Throughout 2019, we supported American Library Association campaigns including our multi-year corporate sponsorship for ALA Libraries Transform. I was proud to add our voice to ALA Legislative Day and advocacy initiatives in Washington DC, and OverDrive proudly supports PLA, AASL, ACRL, SLA, and numerous state, regional, and international library associations and events. To attract new patrons to US public libraries, Instant Digital Card is adding thousands of new users to your services each month. We recently reached a milestone 250,000 library patrons who are enjoying digital collections using their mobile phone number as their digital library card.
To continue to delight patrons, the award-winning Libby app recently added numerous librarian-and reader-inspired updates. These include new notification options for loans, holds, and other bookshelf activities. Libby also enhanced discovery and onboarding new users with librarian-curated catalog guides, Libby Academy tutorials, and a friendly and efficient chat bot for FAQs. Tech and consumer publications honored Libby last year, including PC Magazine for Best Free Software of 2019, Best Android Apps of 2020, and Popular Mechanics for one of the 20 Best Apps of the Decade.
After several years of working with school librarians, educators, and literacy experts, OverDrive Education introduced Sora, the student reading app. Sora was designed to engage students with a singular goal: read more books. More titles, more minutes, more stories, more words defined, and more comprehension of assigned and self-selected titles. Sora has been embraced by students, teachers, administrators, and librarians and is now in use in over 20,000 schools and classrooms. In 2019, OverDrive Education was honored to receive the AASL Crystal Apple Award, and Sora was named one of Time Magazine’s Best Inventions of 2019.
In addition to curriculum-based books assigned to students in the classroom, Sora enables the 50 million US K-12 students to discover and borrow juvenile, YA, and appropriate adult titles from the public library. As public libraries have invested in ebooks and audiobooks for young readers, the “Add a Public Library” feature in Sora has already proven to dramatically increase student reading time and circulation of public library age-appropriate materials.
For 2020, our product and development teams are preparing updates to improve accessibility for Libby and Sora. Libby will soon be adding world language support and other user-requested features to help reduce reliance on our legacy OverDrive app. We’ve made it easy for you to promote Libby at your library with logos and graphics you can add to your website or social media, as well as print materials you can customize with your library logo. We will continue to enhance OverDrive APIs that support billions of interactions each year with your catalogs via integrations with your ILS, discovery, OPAC, and third-party apps.
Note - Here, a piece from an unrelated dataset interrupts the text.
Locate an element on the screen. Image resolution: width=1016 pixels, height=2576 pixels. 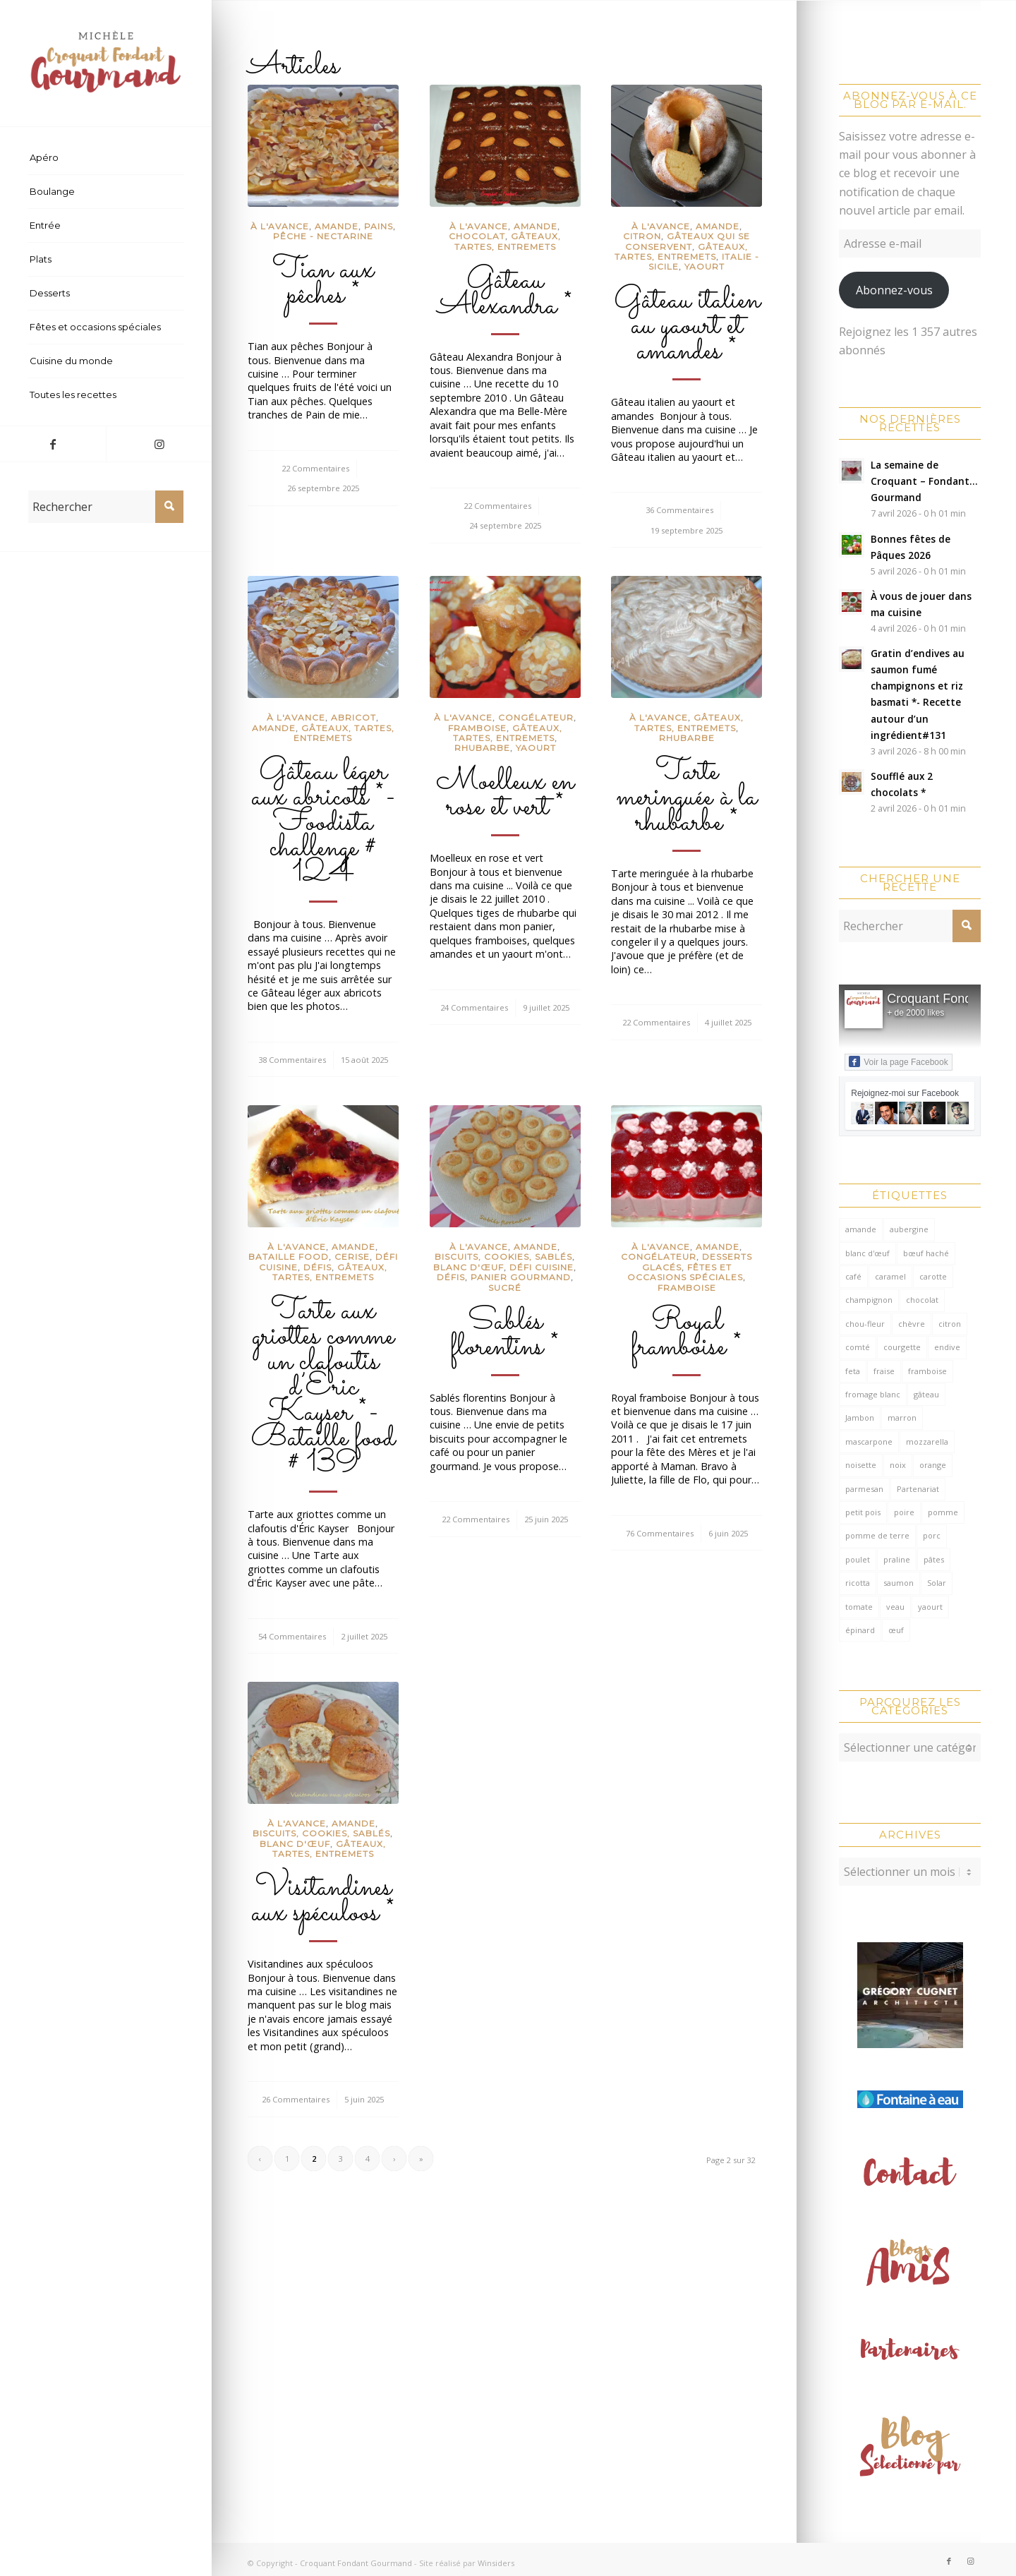 pomme [pomme (170 éléments)] is located at coordinates (943, 1512). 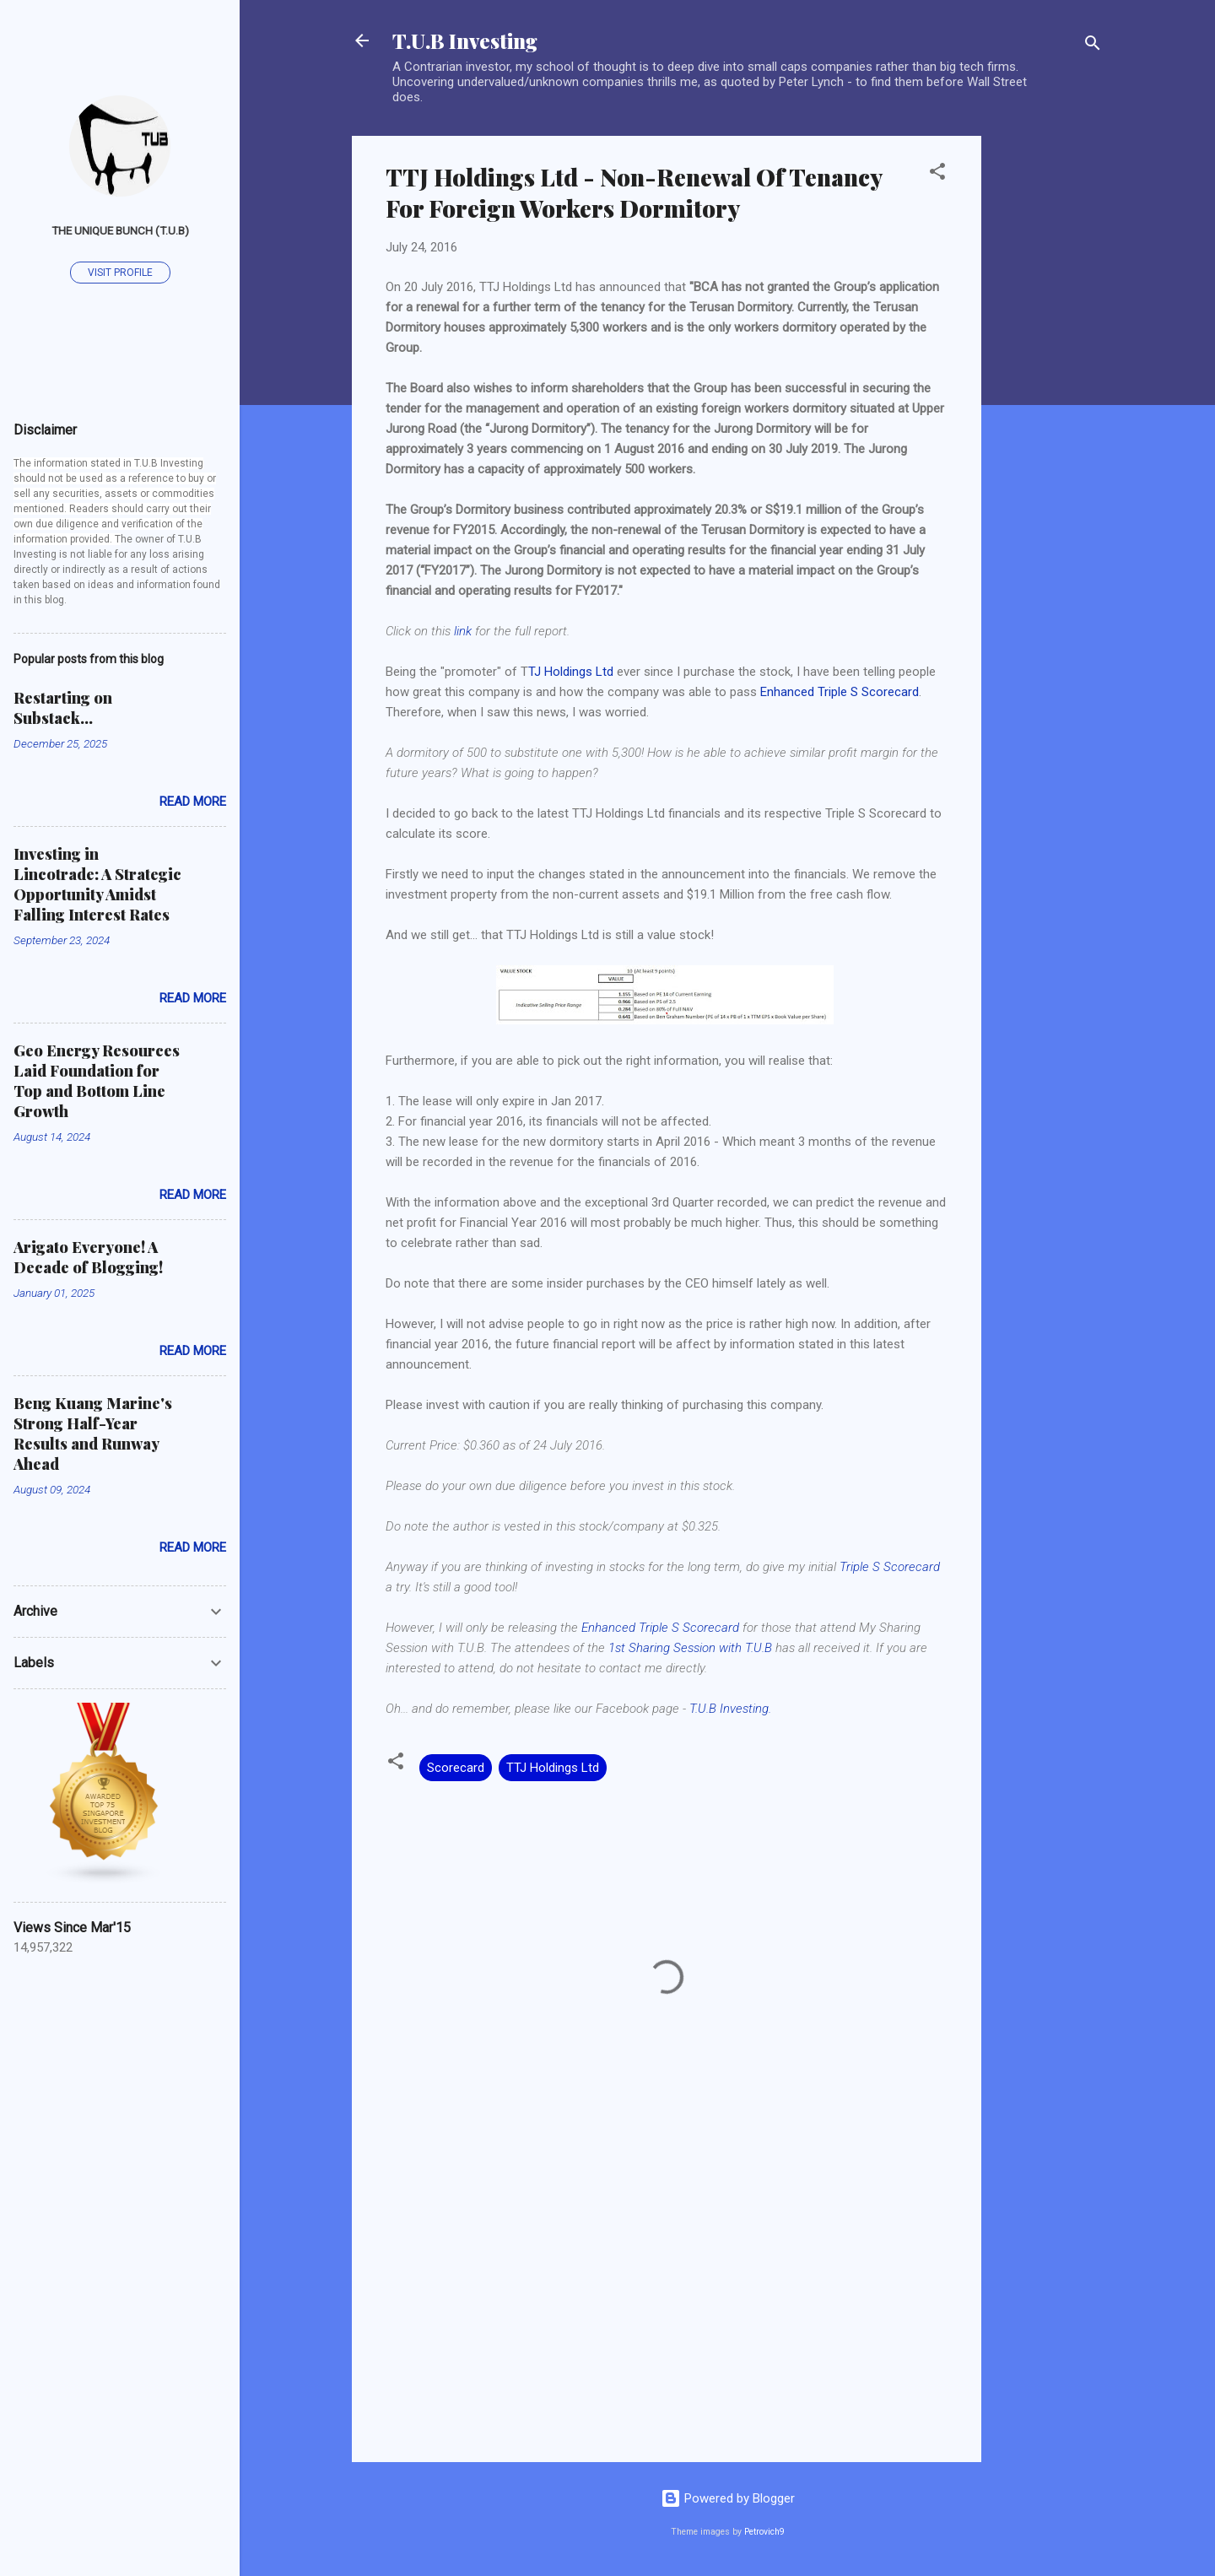 The height and width of the screenshot is (2576, 1215). I want to click on [button], so click(937, 174).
Please join Team OverDrive at the many library, school, and book conferences and fairs we sponsor and attend. I will be at both ALA Midwinter this week in Philadelphia as well as at PLA in Nashville next month. Please drop me a note or stop by our booth. You can also see us at the Digital Bookmobile or request an event stop on the tour this year. For information about dates and locations, please visit our website. Thank you to all presenters and partners who attended Digipalooza last year in Toronto and Pasadena. I am excited that Digipalooza will be returning to Cleveland in August 2021, so look out for more details soon.
In 2020, OverDrive will continue to invest in further innovations to attract, engage, and delight your growing community of digital readers. We are very proud to be working with each of you as we pursue “A World Enlightened by Reading.” Thank you for your continued partnership with OverDrive.